The pressure on grid control systems comes from both demand and physics. EU electricity consumption is expected to rise by around 60 percent between 2023 and 2030 as heat pumps, electric vehicles and electrified industry come online (European Commission, 2023). At the same time, generation is shifting from a handful of large plants to vast numbers of small, variable sources connected close to consumers.
Older SCADA and RTU architectures were designed to supervise predictable, one-directional power flows. They struggle with bidirectional flows, rapid voltage fluctuations and the sheer volume of telemetry that distributed energy resources produce. The IEA (2023) found that at least 3,000 GW of renewable projects were sitting in grid connection queues worldwide, and in 2024 it still tracked around 1,650 GW of solar and wind in advanced stages awaiting connection. The reason this matters is that the system's ability to absorb new capacity, rather than the capacity itself, has become the binding constraint.
The bottleneck in the energy transition is increasingly the intelligence layer of the grid, not the cables and transformers beneath it.
Takeaway: Legacy SCADA and RTU systems were built for a grid that no longer exists, and their limits now shape how quickly new capacity can connect.
Underinvestment in grid control is expensive in ways that do not always show up on a balance sheet. Eurelectric (2024) estimates that EU distribution grid investment, including digitalisation, must rise to an average of €67 billion per year between 2025 and 2050, roughly double the recent figure of about €33 billion.

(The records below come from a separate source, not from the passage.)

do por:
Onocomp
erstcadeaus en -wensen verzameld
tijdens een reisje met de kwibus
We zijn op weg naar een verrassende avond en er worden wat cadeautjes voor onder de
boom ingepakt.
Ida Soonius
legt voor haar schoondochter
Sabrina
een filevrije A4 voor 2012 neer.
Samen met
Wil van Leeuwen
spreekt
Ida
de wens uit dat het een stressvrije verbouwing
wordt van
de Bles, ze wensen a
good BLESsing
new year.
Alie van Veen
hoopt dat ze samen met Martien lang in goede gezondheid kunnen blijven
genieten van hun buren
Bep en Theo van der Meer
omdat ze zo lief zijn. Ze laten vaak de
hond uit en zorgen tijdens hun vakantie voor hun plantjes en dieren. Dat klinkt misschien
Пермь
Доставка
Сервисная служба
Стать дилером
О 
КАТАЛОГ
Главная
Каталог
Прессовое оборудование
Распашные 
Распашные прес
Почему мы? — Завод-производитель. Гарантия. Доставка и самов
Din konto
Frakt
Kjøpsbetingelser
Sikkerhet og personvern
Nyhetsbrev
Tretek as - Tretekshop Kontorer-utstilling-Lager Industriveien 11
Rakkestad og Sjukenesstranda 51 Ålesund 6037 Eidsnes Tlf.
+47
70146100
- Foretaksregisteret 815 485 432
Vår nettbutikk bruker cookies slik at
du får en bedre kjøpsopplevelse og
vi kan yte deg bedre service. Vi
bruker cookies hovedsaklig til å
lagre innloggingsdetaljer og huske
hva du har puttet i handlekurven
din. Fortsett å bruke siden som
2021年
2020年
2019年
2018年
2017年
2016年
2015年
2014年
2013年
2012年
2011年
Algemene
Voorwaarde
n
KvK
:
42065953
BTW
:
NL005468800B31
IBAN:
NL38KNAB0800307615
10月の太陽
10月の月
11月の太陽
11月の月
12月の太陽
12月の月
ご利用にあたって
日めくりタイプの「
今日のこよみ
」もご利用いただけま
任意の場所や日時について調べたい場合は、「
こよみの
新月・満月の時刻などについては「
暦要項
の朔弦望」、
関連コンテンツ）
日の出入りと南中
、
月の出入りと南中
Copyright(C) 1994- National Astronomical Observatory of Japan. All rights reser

The same study warns that failing to invest would put around 74 percent of planned connections for electric vehicles, heat pumps and renewables at risk.
Global spending tells a similar story. Investment in renewables has nearly doubled since 2010, while spending on grids stayed close to USD 300 billion a year for much of the past decade (IEA, 2023). The implication is that generation and grid capability have drifted apart, and the gap is widest at the digital and control layer, where modernisation has been the easiest line item to defer.

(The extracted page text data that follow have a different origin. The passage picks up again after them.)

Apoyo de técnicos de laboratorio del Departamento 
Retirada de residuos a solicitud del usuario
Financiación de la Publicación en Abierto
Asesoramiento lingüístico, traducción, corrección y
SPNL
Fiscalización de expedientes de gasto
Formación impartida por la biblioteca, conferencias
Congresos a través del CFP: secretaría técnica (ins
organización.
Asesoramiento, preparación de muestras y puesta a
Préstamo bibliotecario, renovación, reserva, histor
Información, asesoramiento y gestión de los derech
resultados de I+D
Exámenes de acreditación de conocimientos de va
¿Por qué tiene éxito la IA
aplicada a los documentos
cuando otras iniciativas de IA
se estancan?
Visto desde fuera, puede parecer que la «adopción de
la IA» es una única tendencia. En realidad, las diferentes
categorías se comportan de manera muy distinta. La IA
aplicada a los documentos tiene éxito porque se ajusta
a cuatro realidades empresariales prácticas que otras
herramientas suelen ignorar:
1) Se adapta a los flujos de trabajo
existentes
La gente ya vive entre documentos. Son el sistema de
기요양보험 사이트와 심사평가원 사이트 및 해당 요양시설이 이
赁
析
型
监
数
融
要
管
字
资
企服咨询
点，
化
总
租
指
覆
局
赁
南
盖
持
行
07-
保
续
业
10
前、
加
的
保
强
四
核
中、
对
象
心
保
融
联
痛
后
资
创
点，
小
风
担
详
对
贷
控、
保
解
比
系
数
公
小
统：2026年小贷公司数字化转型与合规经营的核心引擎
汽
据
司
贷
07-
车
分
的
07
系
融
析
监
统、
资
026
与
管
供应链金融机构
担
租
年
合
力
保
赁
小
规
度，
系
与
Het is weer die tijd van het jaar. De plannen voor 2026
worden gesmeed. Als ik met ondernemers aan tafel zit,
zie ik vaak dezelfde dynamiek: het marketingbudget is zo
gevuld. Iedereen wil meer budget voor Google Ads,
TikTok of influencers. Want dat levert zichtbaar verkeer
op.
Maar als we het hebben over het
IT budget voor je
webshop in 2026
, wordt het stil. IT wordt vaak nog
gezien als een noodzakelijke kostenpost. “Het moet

There is a clear upside to acting, though. Eurelectric (2024) found that grid-enhancing technologies and smarter operations could cut total system costs by around 18 percent, saving roughly €13 billion a year. Those savings depend on modernised control systems, because dynamic line rating, flexibility services and active network management all rely on accurate data delivered in real time.

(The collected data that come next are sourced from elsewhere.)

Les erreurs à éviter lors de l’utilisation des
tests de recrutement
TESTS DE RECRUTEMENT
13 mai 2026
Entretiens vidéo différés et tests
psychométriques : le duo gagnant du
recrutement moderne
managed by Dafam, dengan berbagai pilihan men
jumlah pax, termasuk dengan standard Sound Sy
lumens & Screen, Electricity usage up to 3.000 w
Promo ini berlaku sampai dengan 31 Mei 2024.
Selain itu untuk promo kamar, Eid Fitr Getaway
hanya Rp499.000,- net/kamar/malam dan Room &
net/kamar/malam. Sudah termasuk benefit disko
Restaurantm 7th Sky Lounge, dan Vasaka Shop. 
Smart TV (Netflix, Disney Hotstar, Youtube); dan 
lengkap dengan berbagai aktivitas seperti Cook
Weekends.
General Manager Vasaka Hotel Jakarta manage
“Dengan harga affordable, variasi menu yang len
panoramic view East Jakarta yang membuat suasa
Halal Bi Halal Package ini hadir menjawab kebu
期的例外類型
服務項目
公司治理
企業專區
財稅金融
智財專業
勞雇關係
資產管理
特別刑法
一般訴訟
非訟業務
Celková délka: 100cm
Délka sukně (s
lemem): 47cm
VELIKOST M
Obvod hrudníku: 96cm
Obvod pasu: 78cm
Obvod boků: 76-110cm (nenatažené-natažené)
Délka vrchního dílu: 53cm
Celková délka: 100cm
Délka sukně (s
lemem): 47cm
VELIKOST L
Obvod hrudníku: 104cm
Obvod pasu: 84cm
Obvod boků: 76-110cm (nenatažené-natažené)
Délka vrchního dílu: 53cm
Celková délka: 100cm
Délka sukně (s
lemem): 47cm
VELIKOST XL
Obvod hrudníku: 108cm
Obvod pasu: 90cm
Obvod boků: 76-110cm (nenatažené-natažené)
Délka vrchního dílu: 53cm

Deferring control-system modernisation does not avoid the cost, it converts a capital decision into a slower and riskier energy transition.
Takeaway: The price of an ageing control estate appears as blocked connections and missed efficiency, not just rising maintenance bills.
Connecting legacy OT to modern networks unlocks visibility, but it also widens the attack surface. Systems that once operated in isolation were frequently designed without authentication or encryption, and exposing them to wider networks introduces risk that did not previously exist. This is not a hypothetical concern: energy infrastructure has become a recurring target for both state-aligned groups and hacktivists as industrial systems become more connected.
The constraints are structural as much as technical. ENISA (2025) reports that the energy sector faces particular difficulty protecting OT environments, where patching and downtime are operationally constrained, and that EU cyber resilience is held back by a skills shortfall of roughly 300,000 professionals. The reason this matters for modernisation is that a more observable substation is also a more reachable one, so security cannot be treated as a later phase.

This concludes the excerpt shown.